“That I may gaze on the loveliness of the LORD…” (Ps 27).
I sat in my usual place on Mary’s side of the church for the 5:30 evening Mass, which is why I didn’t spot Felicia until it was time for Holy Communion. She’d come to St. Matt’s with Anthony, and Anthony always sits on the Joseph side off the main aisle.
It must’ve been a Thursday, my day to serve as an extraordinary minister of the Eucharist. Following the fraction rite and the centurion’s prayer, the celebrant entrusted me with the Precious Blood, and I made my way over to the Joseph side of the church to await communicants.
“The Blood of Christ,” I said as I presented the chalice.
“Amen,” the first recipient replied with a bow before receiving. Once the vessel was returned, I swiped it with a purificator, rotated it slightly, and held it ready for the next in line.
Only the next in line eventually was Felicia – and I admit I was taken aback. “The Blood of Christ,” I said holding the chalice aloft, and I know my eyebrows went up as well. St. Matt’s wasn’t Felicia’s parish, and I’d never seen her there for daily Mass before. Plus I knew she’d been sick, very sick – too sick, I would’ve surmised, to be out to a parish on the other side of town.
Felicia caught my expression and flashed her wide smile. “A-men,” she said with emphasis. After receiving her sacred sip and handing back the cup, she leaned in: “Come talk with me afterwards.”
Following the closing prayers, I tracked her down in Anthony’s pew.

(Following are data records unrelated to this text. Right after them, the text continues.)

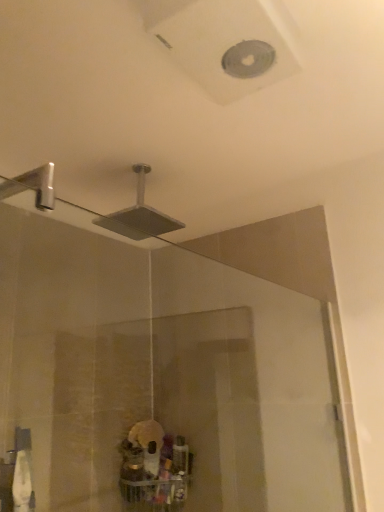 The width and height of the screenshot is (384, 512). Describe the element at coordinates (139, 215) in the screenshot. I see `metallic silver showerhead at upper center` at that location.

Locate an element on the screen. metallic silver showerhead at upper center is located at coordinates (139, 215).

This screenshot has height=512, width=384. Describe the element at coordinates (158, 377) in the screenshot. I see `transparent glass door at center` at that location.

This screenshot has height=512, width=384. In order to click on transparent glass door at center in this screenshot , I will do `click(158, 377)`.

Locate an element on the screen. Image resolution: width=384 pixels, height=512 pixels. metallic silver showerhead at upper center is located at coordinates (139, 215).

Between transparent glass door at center and metallic silver showerhead at upper center, which one appears on the right side from the viewer's perspective?

transparent glass door at center is more to the right.

Which object is closer to the camera taking this photo, transparent glass door at center or metallic silver showerhead at upper center?

transparent glass door at center is more forward.

Which is in front, point (168, 368) or point (153, 215)?

The point (153, 215) is closer.

From the image's perspective, between transparent glass door at center and metallic silver showerhead at upper center, who is located below?

transparent glass door at center is shown below in the image.

In the scene shown: From a real-world perspective, who is located higher, transparent glass door at center or metallic silver showerhead at upper center?

metallic silver showerhead at upper center is physically above.

Looking at their sizes, would you say transparent glass door at center is wider or thinner than metallic silver showerhead at upper center?

transparent glass door at center is wider than metallic silver showerhead at upper center.

Does transparent glass door at center have a greater height compared to metallic silver showerhead at upper center?

Yes.

Does transparent glass door at center have a smaller size compared to metallic silver showerhead at upper center?

Actually, transparent glass door at center might be larger than metallic silver showerhead at upper center.

Would you say metallic silver showerhead at upper center is part of transparent glass door at center's contents?

No, transparent glass door at center does not contain metallic silver showerhead at upper center.

Is transparent glass door at center touching metallic silver showerhead at upper center?

No, transparent glass door at center is not in contact with metallic silver showerhead at upper center.

Is transparent glass door at center looking in the opposite direction of metallic silver showerhead at upper center?

No, transparent glass door at center's orientation is not away from metallic silver showerhead at upper center.

Where is `shower behind the transparent glass door at center`? shower behind the transparent glass door at center is located at coordinates (139, 215).

Which is more to the left, metallic silver showerhead at upper center or transparent glass door at center?

From the viewer's perspective, metallic silver showerhead at upper center appears more on the left side.

Does metallic silver showerhead at upper center come behind transparent glass door at center?

Yes.

Does point (133, 218) appear closer or farther from the camera than point (169, 345)?

Point (133, 218) is positioned closer to the camera compared to point (169, 345).

From the image's perspective, is metallic silver showerhead at upper center above transparent glass door at center?

Yes, from the image's perspective, metallic silver showerhead at upper center is on top of transparent glass door at center.

From a real-world perspective, is metallic silver showerhead at upper center above or below transparent glass door at center?

metallic silver showerhead at upper center is situated higher than transparent glass door at center in the real world.

Which of these two, metallic silver showerhead at upper center or transparent glass door at center, is wider?

transparent glass door at center is wider.

Between metallic silver showerhead at upper center and transparent glass door at center, which one has more height?

transparent glass door at center.

Is metallic silver showerhead at upper center bigger than transparent glass door at center?

No.

Is metallic silver showerhead at upper center situated inside transparent glass door at center or outside?

metallic silver showerhead at upper center cannot be found inside transparent glass door at center.

Is there a large distance between metallic silver showerhead at upper center and transparent glass door at center?

They are positioned close to each other.

Is metallic silver showerhead at upper center facing away from transparent glass door at center?

No.

Identify the location of shower on the left of transparent glass door at center. This screenshot has height=512, width=384. (139, 215).

Find the location of `glass door in front of the metallic silver showerhead at upper center`. glass door in front of the metallic silver showerhead at upper center is located at coordinates (158, 377).

Where is `shower that appears on the left of transparent glass door at center`? Image resolution: width=384 pixels, height=512 pixels. shower that appears on the left of transparent glass door at center is located at coordinates click(x=139, y=215).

They were talking – rather Felicia was talking and Anthony was listening. She looked fatigued, but she spoke with her characteristic passion nonetheless, expostulating, pointing. When I walked up, she grabbed my hand, clutched it, clasped it tight – and kept on talking. “It’s in the way,” she was saying to both of us as she motioned toward the altar with her free hand. “Someone needs to tell the priest to get that cross out of the way – get a smaller cross.” She was referring to our altar crucifix, which, admittedly, is on the tall side. “It’s in the way,” Felicia repeated. “It blocks the gestures, the epiclesis. Nobody can see the epiclesis.” Still hanging on to my hand – as if to ensure I was listening, that I was catching the urgency of her entreaty – she emphasized the importance of an unimpeded line of sight during the consecration.

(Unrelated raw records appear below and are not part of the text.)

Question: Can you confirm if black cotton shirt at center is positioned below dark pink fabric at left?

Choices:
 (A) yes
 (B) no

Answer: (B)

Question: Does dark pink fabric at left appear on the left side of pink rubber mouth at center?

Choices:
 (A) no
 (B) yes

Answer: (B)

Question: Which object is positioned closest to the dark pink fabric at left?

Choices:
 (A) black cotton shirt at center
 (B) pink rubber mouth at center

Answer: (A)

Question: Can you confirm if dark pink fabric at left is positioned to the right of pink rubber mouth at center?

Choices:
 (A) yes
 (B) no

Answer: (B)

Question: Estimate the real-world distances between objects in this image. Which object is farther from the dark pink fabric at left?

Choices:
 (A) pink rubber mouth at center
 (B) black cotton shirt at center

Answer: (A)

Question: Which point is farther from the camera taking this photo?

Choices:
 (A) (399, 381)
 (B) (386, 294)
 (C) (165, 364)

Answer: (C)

It was awkward – I felt like I was intruding on a moment of intimacy, for it was clear that there was more behind Felicia’s animated pleas than a liturgical preference. She kept staring at the altar, staring at the place where her visual participation in the epiclesis and Eucharistic offering had been disrupted – gestures that, in the words of Sofia Cavalletti and Patricia Coulter, “express the covenant in a visible way: God’s self-giving to us, our gift of self to God.” Through her eyes, Felicia seemed to be reaching out to the Good Shepherd whose self-giving appearance on the altar had been momentarily obscured.
In time, the three of us made our way to the exit where we briefly embraced and said our goodbyes. I took off, but Felicia remained behind on the steps to continue tutoring Anthony – to extend and expand the delight of that shared liturgical encounter.

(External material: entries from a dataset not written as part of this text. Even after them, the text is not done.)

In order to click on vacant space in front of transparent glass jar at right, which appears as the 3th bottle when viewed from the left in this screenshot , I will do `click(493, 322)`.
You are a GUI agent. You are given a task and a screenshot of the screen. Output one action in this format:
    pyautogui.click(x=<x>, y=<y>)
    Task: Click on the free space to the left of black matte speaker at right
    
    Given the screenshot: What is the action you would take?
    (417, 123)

The whole episode was somewhat dreamlike, even strange, yet I was so glad for it. It turned out to be a blessed and serendipitous opportunity to take leave of an old friend. A week and a half later, I heard that she’d passed away – at home, surrounded by her family, peaceably.
Fr. Tom Shoemaker, Felicia’s former pastor, came over from Fort Wayne to celebrate her funeral Mass. “That was her place, right down there,” he said during the homily, pointing out the first pew where Felicia’s family was seated. “She’d sit there in the front, leaning over, on the edge of her pew – as if to be as close as possible to the Word, listening with full attention, ready to respond.”
Listening – and watching, I’ll bet. Just like she did at St. Matt’s, yearning and stretching, thrusting aside distractions, zeroing in on the Good Shepherd, and inviting others to join her – through her words and teaching, yes, but particularly through her forward-looking example.
“Here below we know God…by the idea we have formed of him,” writes Frank Sheed, but “in heaven, our seeing will be direct…. That is why the very essence of the life of heaven is called the Beatific Vision – which means the seeing that causes bliss.”
Felicia’s life revolved around promoting and instilling blissful sight – in her family and friends, in her school, in the children given into her care, including my children. What a blessing to be remembered that way. God, I hope I live my life such that I can be similarly remembered. Toward that end, I’m banking on Felicia’s prayers, like an unseen clutch of the hand, like a nudge. Redirect my vision accordingly, Lord. Help me see what she saw.